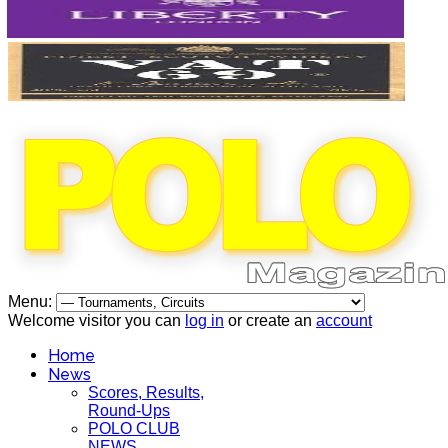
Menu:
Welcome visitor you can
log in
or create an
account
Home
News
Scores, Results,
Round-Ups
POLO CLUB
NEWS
---
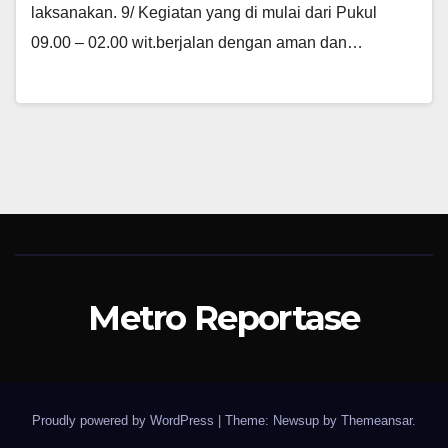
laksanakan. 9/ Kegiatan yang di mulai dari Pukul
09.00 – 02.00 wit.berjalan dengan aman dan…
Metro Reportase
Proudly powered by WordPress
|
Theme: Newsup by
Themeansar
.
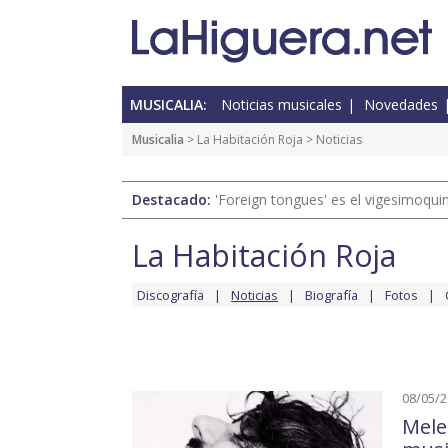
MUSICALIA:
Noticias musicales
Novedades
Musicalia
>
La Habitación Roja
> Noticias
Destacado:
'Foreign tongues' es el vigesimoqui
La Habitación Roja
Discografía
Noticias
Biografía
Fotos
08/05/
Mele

_WHAT THE TASK ASKS_: Find the line with "09.00 – 02.00 wit.berjalan dengan aman dan…" in the entries above. Set down exactly every line from it up to and including the line with "Discografía", images excluded.

_FINISHED TASK_:
09.00 – 02.00 wit.berjalan dengan aman dan…
Metro Reportase
Proudly powered by WordPress
|
Theme: Newsup by
Themeansar
.
MUSICALIA:
Noticias musicales
Novedades
Musicalia
>
La Habitación Roja
> Noticias
Destacado:
'Foreign tongues' es el vigesimoqui
La Habitación Roja
Discografía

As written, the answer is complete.